◆ WHAT TO WORK ON:
Reply with each record repeated exactly.

◆ EXERCISE DATA:
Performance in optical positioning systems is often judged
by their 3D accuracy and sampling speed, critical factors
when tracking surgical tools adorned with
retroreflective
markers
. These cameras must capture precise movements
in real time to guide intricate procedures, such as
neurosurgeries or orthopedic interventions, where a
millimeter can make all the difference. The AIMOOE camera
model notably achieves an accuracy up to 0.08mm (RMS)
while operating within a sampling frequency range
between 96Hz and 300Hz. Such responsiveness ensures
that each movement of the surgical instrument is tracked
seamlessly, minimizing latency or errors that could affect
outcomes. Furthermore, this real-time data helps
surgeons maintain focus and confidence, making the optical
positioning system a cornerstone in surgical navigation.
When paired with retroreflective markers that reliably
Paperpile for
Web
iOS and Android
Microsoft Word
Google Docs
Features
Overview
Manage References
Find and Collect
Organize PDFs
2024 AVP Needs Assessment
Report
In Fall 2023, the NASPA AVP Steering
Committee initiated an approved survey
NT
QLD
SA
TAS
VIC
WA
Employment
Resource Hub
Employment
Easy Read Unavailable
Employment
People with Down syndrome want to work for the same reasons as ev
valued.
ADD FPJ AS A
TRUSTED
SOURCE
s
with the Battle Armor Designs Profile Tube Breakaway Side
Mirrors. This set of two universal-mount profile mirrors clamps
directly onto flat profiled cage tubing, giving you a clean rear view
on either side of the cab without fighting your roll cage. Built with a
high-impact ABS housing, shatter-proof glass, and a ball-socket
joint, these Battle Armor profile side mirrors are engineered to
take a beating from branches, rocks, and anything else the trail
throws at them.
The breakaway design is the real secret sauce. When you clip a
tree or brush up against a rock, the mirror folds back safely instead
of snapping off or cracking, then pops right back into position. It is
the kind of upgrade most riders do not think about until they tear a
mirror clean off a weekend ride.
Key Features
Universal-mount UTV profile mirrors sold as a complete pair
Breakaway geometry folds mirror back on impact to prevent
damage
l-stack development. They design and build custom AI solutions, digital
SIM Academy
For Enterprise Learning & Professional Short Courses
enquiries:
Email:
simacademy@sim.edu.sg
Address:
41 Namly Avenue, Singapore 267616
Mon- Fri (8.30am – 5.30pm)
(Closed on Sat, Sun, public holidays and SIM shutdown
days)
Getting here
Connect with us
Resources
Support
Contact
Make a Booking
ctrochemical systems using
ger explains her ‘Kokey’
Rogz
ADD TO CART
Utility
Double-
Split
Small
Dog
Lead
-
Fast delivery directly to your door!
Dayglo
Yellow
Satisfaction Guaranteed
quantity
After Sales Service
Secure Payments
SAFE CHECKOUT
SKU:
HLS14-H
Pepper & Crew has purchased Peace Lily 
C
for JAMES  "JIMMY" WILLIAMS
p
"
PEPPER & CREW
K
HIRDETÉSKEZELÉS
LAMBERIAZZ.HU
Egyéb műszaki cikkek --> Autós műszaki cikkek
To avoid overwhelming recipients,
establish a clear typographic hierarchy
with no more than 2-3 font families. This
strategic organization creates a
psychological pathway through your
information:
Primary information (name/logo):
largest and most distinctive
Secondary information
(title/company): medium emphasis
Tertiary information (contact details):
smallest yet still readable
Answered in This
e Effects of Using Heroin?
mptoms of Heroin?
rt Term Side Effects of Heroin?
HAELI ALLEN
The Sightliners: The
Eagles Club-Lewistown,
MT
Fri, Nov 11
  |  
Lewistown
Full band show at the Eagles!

◆ REPLY:
Performance in optical positioning systems is often judged
by their 3D accuracy and sampling speed, critical factors
when tracking surgical tools adorned with
retroreflective
markers
. These cameras must capture precise movements
in real time to guide intricate procedures, such as
neurosurgeries or orthopedic interventions, where a
millimeter can make all the difference. The AIMOOE camera
model notably achieves an accuracy up to 0.08mm (RMS)
while operating within a sampling frequency range
between 96Hz and 300Hz. Such responsiveness ensures
that each movement of the surgical instrument is tracked
seamlessly, minimizing latency or errors that could affect
outcomes. Furthermore, this real-time data helps
surgeons maintain focus and confidence, making the optical
positioning system a cornerstone in surgical navigation.
When paired with retroreflective markers that reliably
Paperpile for
Web
iOS and Android
Microsoft Word
Google Docs
Features
Overview
Manage References
Find and Collect
Organize PDFs
2024 AVP Needs Assessment
Report
In Fall 2023, the NASPA AVP Steering
Committee initiated an approved survey
NT
QLD
SA
TAS
VIC
WA
Employment
Resource Hub
Employment
Easy Read Unavailable
Employment
People with Down syndrome want to work for the same reasons as ev
valued.
ADD FPJ AS A
TRUSTED
SOURCE
s
with the Battle Armor Designs Profile Tube Breakaway Side
Mirrors. This set of two universal-mount profile mirrors clamps
directly onto flat profiled cage tubing, giving you a clean rear view
on either side of the cab without fighting your roll cage. Built with a
high-impact ABS housing, shatter-proof glass, and a ball-socket
joint, these Battle Armor profile side mirrors are engineered to
take a beating from branches, rocks, and anything else the trail
throws at them.
The breakaway design is the real secret sauce. When you clip a
tree or brush up against a rock, the mirror folds back safely instead
of snapping off or cracking, then pops right back into position. It is
the kind of upgrade most riders do not think about until they tear a
mirror clean off a weekend ride.
Key Features
Universal-mount UTV profile mirrors sold as a complete pair
Breakaway geometry folds mirror back on impact to prevent
damage
l-stack development. They design and build custom AI solutions, digital
SIM Academy
For Enterprise Learning & Professional Short Courses
enquiries:
Email:
simacademy@sim.edu.sg
Address:
41 Namly Avenue, Singapore 267616
Mon- Fri (8.30am – 5.30pm)
(Closed on Sat, Sun, public holidays and SIM shutdown
days)
Getting here
Connect with us
Resources
Support
Contact
Make a Booking
ctrochemical systems using
ger explains her ‘Kokey’
Rogz
ADD TO CART
Utility
Double-
Split
Small
Dog
Lead
-
Fast delivery directly to your door!
Dayglo
Yellow
Satisfaction Guaranteed
quantity
After Sales Service
Secure Payments
SAFE CHECKOUT
SKU:
HLS14-H
Pepper & Crew has purchased Peace Lily 
C
for JAMES  "JIMMY" WILLIAMS
p
"
PEPPER & CREW
K
HIRDETÉSKEZELÉS
LAMBERIAZZ.HU
Egyéb műszaki cikkek --> Autós műszaki cikkek
To avoid overwhelming recipients,
establish a clear typographic hierarchy
with no more than 2-3 font families. This
strategic organization creates a
psychological pathway through your
information:
Primary information (name/logo):
largest and most distinctive
Secondary information
(title/company): medium emphasis
Tertiary information (contact details):
smallest yet still readable
Answered in This
e Effects of Using Heroin?
mptoms of Heroin?
rt Term Side Effects of Heroin?
HAELI ALLEN
The Sightliners: The
Eagles Club-Lewistown,
MT
Fri, Nov 11
  |  
Lewistown
Full band show at the Eagles!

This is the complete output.